Chrysalis Read online

Page 2


  I snorted despite myself. “There are forty-six boxes of pink Keds in alcove 7B. I have no idea who thought—”

  The ground bucked suddenly, toppling me sideways. I heard a report like a dam breaking as a gust of stale air whistled over us. A deep, ominous crash reverberated across the island, triggering another shockwave.

  Then, silence.

  Flat on his belly in the muck Derrick was panting like a hunted animal. “What the f—”

  “The silo!” I was on my feet and running. I slipped, sloshed, and scrambled up the waterlogged path to the bunker’s entrance, the electric lantern jostling against my side.

  Where I stopped dead.

  Earlier that evening, a blocky concrete tunnel had poked from the mountainside, accessing a military-grade blast door that had survived Armageddon. Now, the tunnel was gone. A huge swath of the mountain was gone with it, leaving a mass of shattered rock and mud where the entrance had been.

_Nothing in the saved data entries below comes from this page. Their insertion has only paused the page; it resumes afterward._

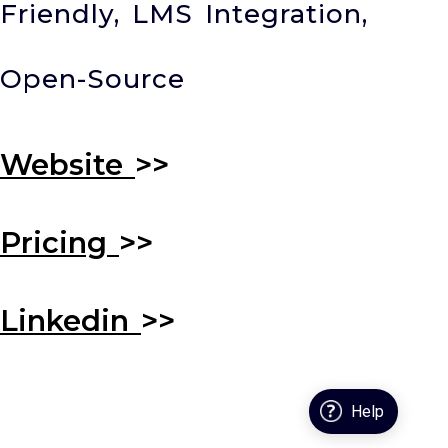
Friendly, LMS Integration,
Open-Source
Website
>>
Pricing
>>
Linkedin
>>
Help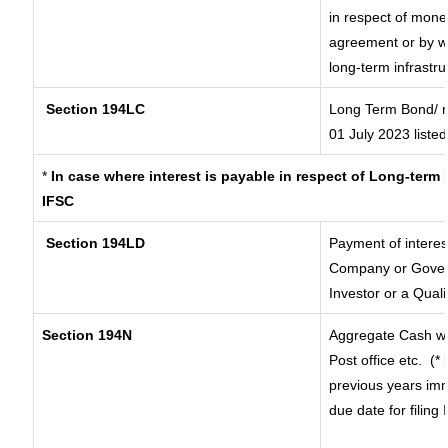
in respect of mone
agreement or by wa
long-term infrastr
Section 194LC
Long Term Bond/ 
01 July 2023
listed
*
In case where interest is payable in respect of Long-ter
IFSC
Section 194LD
Payment of intere
Company or Governm
Investor or a Quali
Section 194N
Aggregate Cash wi
Post office etc.
(*
previous years imm
due date for filin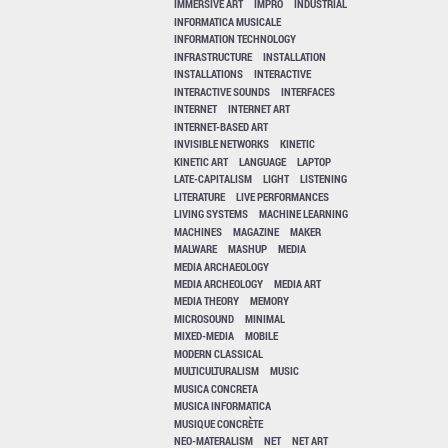
IMMERSIVE ART
IMPRO
INDUSTRIAL
INFORMATICA MUSICALE
INFORMATION TECHNOLOGY
INFRASTRUCTURE
INSTALLATION
INSTALLATIONS
INTERACTIVE
INTERACTIVE SOUNDS
INTERFACES
INTERNET
INTERNET ART
INTERNET-BASED ART
INVISIBLE NETWORKS
KINETIC
KINETIC ART
LANGUAGE
LAPTOP
LATE-CAPITALISM
LIGHT
LISTENING
LITERATURE
LIVE PERFORMANCES
LIVING SYSTEMS
MACHINE LEARNING
MACHINES
MAGAZINE
MAKER
MALWARE
MASHUP
MEDIA
MEDIA ARCHAEOLOGY
MEDIA ARCHEOLOGY
MEDIA ART
MEDIA THEORY
MEMORY
MICROSOUND
MINIMAL
MIXED-MEDIA
MOBILE
MODERN CLASSICAL
MULTICULTURALISM
MUSIC
MUSICA CONCRETA
MUSICA INFORMATICA
MUSIQUE CONCRÈTE
NEO-MATERALISM
NET
NET ART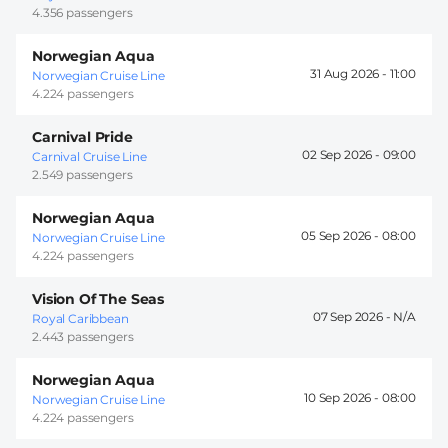
4.356 passengers
Norwegian Aqua
31 Aug 2026 -
11:00
Norwegian Cruise Line
4.224 passengers
Carnival Pride
02 Sep 2026 -
09:00
Carnival Cruise Line
2.549 passengers
Norwegian Aqua
05 Sep 2026 -
08:00
Norwegian Cruise Line
4.224 passengers
Vision Of The Seas
07 Sep 2026 -
Royal Caribbean
2.443 passengers
Norwegian Aqua
10 Sep 2026 -
08:00
Norwegian Cruise Line
4.224 passengers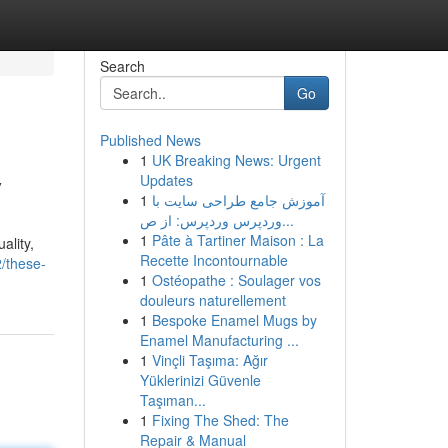
Search
Go
Published News
1
UK Breaking News: Urgent
y
Updates
1
آموزش جامع طراحی سایت با
وردپرس وردپرس: از ص...
1
Pâte à Tartiner Maison : La
ality,
Recette Incontournable
/these-
1
Ostéopathe : Soulager vos
douleurs naturellement
1
Bespoke Enamel Mugs by
Enamel Manufacturing ...
1
Vinçli Taşıma: Ağır
Yüklerinizi Güvenle
Taşıman...
1
Fixing The Shed: The
Repair & Manual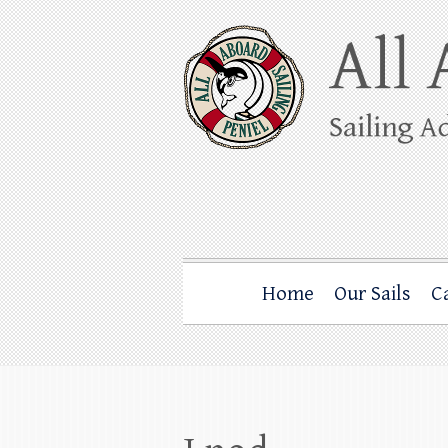
Skip
to
content
All Aboard Sail
Whale Watching Sailing from Friday Ha
Home
Our Sails
C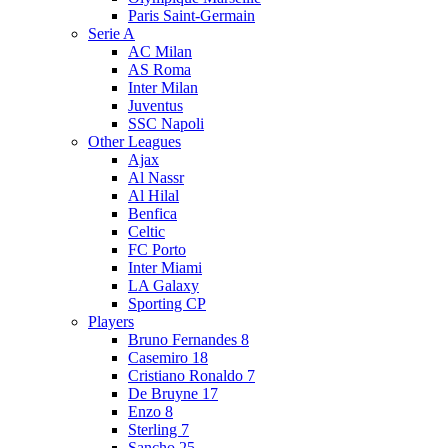
Paris Saint-Germain
Serie A
AC Milan
AS Roma
Inter Milan
Juventus
SSC Napoli
Other Leagues
Ajax
Al Nassr
Al Hilal
Benfica
Celtic
FC Porto
Inter Miami
LA Galaxy
Sporting CP
Players
Bruno Fernandes 8
Casemiro 18
Cristiano Ronaldo 7
De Bruyne 17
Enzo 8
Sterling 7
Sancho 25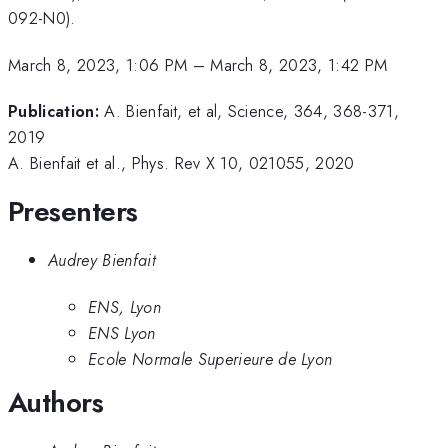
092-N0).
March 8, 2023, 1:06 PM
–
March 8, 2023, 1:42 PM
Publication:
A. Bienfait, et al, Science, 364, 368-371,
2019
A. Bienfait et al., Phys. Rev X 10, 021055, 2020
Presenters
Audrey Bienfait
ENS, Lyon
ENS Lyon
Ecole Normale Superieure de Lyon
Authors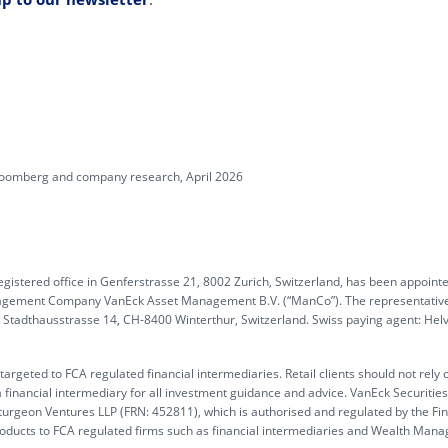
Bloomberg and company research, April 2026
gistered office in Genferstrasse 21, 8002 Zurich, Switzerland, has been appoint
anagement Company VanEck Asset Management B.V. (“ManCo”). The representative
G, Stadthausstrasse 14, CH-8400 Winterthur, Switzerland. Swiss paying agent: Hel
rgeted to FCA regulated financial intermediaries. Retail clients should not rely 
 financial intermediary for all investment guidance and advice. VanEck Securitie
turgeon Ventures LLP (FRN: 452811), which is authorised and regulated by the Fin
products to FCA regulated firms such as financial intermediaries and Wealth Mana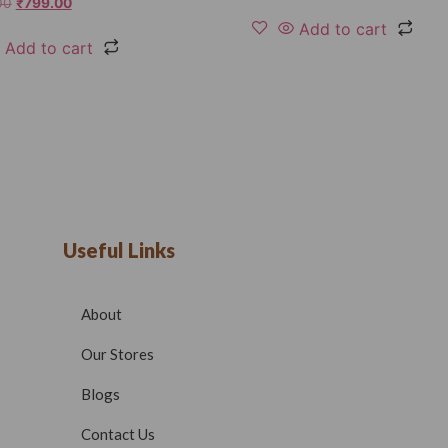
00
₹
799.00
Add to cart
Add to cart
Useful Links
About
Our Stores
Blogs
Contact Us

  The silo was blocked, trapping my classmates inside.

  2

  NOAH

  I ran as fast as I could.

  Legs pounding. Sweat oozing. As the sun peeked over the eastern heights, illuminating the valley in a soggy haze.

  I could barely keep my impatience in check. The paths were too waterlogged for an ATV, so I’d set out on foot. The trek from Ridgeline usually took four hours, but I was determined to make it in three.

  I had to. Everything had gone to hell while I was gone.

  I took the most direct route possible, straight through the woods on the north side of the lake rather than my usual hike across the southern flatland. Thorns ripped at my flesh as I barreled through the undergrowth, ignoring my burning lungs. I scolded myself for leaving the village while a thunderstorm was gathering, but honestly, when wasn’t one?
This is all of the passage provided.